Required action:
Retrieve all lines below that have the string "seat".

Records from a data collection
==*==

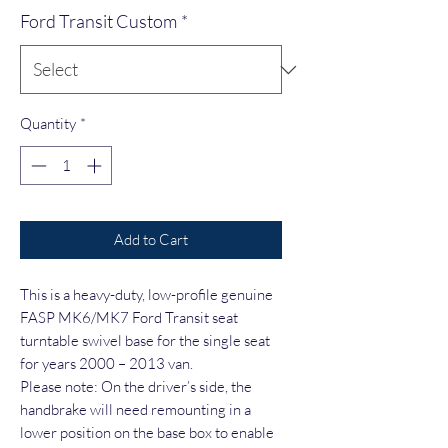
Ford Transit Custom
*
Quantity
*
Add to Cart
This is a heavy-duty, low-profile genuine
FASP MK6/MK7 Ford Transit seat
turntable swivel base for the single seat
for years 2000 – 2013 van.
Please note: On the driver’s side, the
handbrake will need remounting in a
lower position on the base box to enable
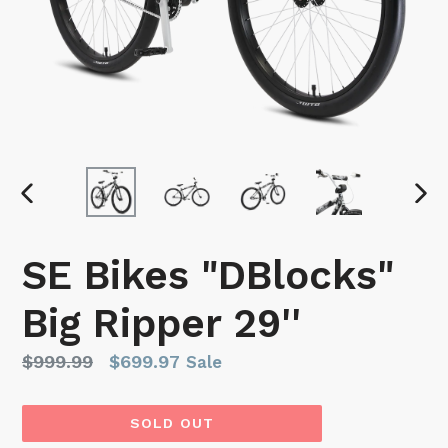
PREVIOUS
NEX
SLIDE
SLI
SE Bikes "DBlocks"
Big Ripper 29''
Regular
$999.99
$699.97
Sale
price
SOLD OUT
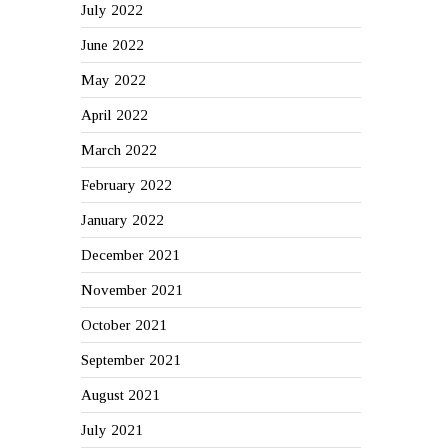
July 2022
June 2022
May 2022
April 2022
March 2022
February 2022
January 2022
December 2021
November 2021
October 2021
September 2021
August 2021
July 2021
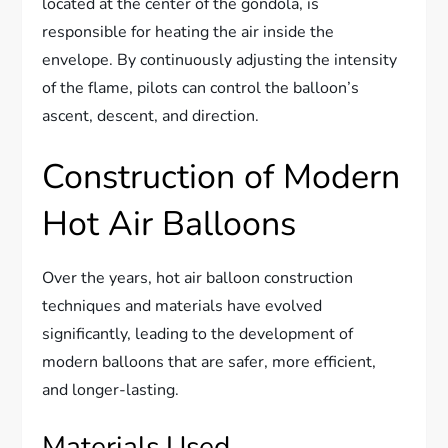
located at the center of the gondola, is
responsible for heating the air inside the
envelope. By continuously adjusting the intensity
of the flame, pilots can control the balloon’s
ascent, descent, and direction.
Construction of Modern
Hot Air Balloons
Over the years, hot air balloon construction
techniques and materials have evolved
significantly, leading to the development of
modern balloons that are safer, more efficient,
and longer-lasting.
Materials Used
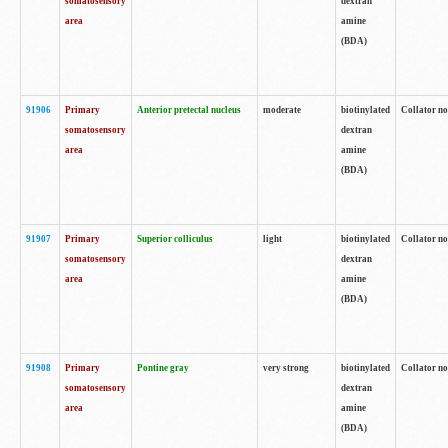
somatosensory
dextran
area
amine
(BDA)
91906
Primary
Anterior pretectal nucleus
moderate
biotinylated
Collator no
somatosensory
dextran
area
amine
(BDA)
91907
Primary
Superior colliculus
light
biotinylated
Collator no
somatosensory
dextran
area
amine
(BDA)
91908
Primary
Pontine gray
very strong
biotinylated
Collator no
somatosensory
dextran
area
amine
(BDA)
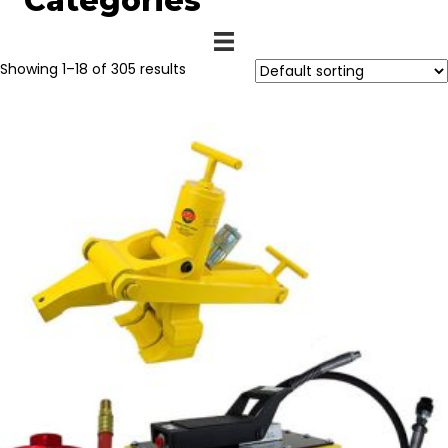
Categories
Showing 1–18 of 305 results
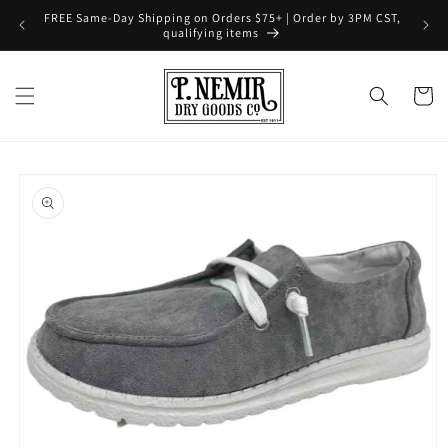
Skip to
FREE Same-Day Shipping on Orders $75+ | Order by 3PM CST,
content
qualifying items
Cart
Skip to
product
information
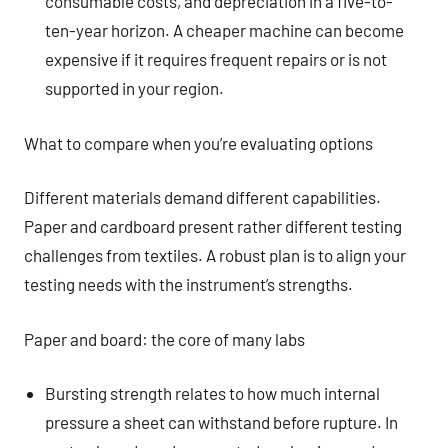
consumable costs, and depreciation in a five-to-
ten-year horizon. A cheaper machine can become
expensive if it requires frequent repairs or is not
supported in your region.
What to compare when you’re evaluating options
Different materials demand different capabilities.
Paper and cardboard present rather different testing
challenges from textiles. A robust plan is to align your
testing needs with the instrument’s strengths.
Paper and board: the core of many labs
Bursting strength relates to how much internal
pressure a sheet can withstand before rupture. In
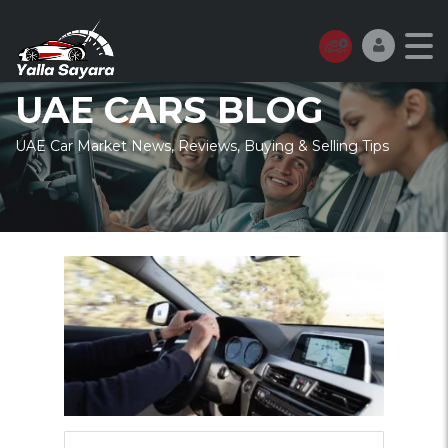
UAE CARS BLOG
UAE Car Market News, Reviews, Buying & Selling Tips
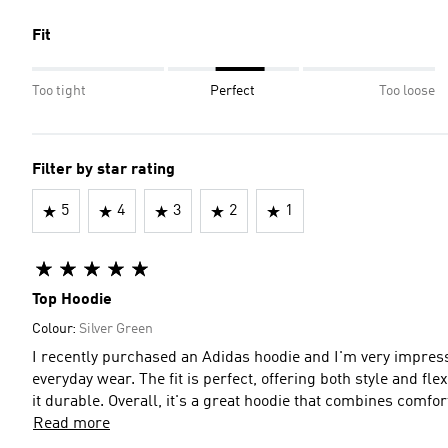
Fit
Too tight
Perfect
Too loose
Filter by star rating
5
4
3
2
1
Top Hoodie
Colour:
Silver Green
I recently purchased an Adidas hoodie and I'm very impress
everyday wear. The fit is perfect, offering both style and flex
it durable. Overall, it's a great hoodie that combines comfor
Read more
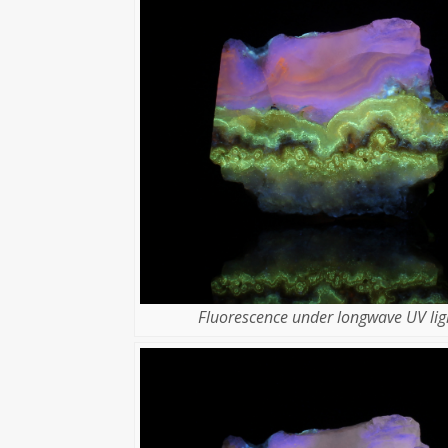
Fluorescence under longwave UV lig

==*==

Your response:
FASP MK6/MK7 Ford Transit seat
turntable swivel base for the single seat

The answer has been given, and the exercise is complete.